## Task instructions
What you write must match exactly the lines from the one with "Idiew Management" through the last line of the material below.

─── Supplied records

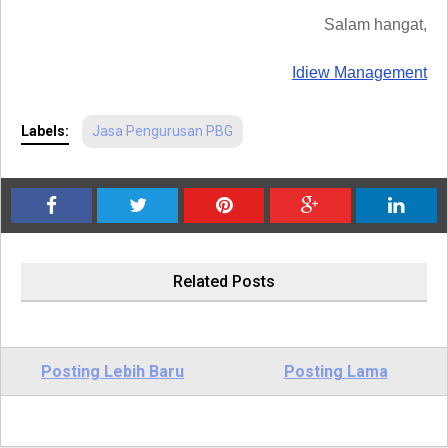
Salam hangat,
Idiew Management
Labels:
Jasa Pengurusan PBG
Related Posts
Posting Lebih Baru
Posting Lama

──────

## Answer space
Idiew Management
Labels:
Jasa Pengurusan PBG
Related Posts
Posting Lebih Baru
Posting Lama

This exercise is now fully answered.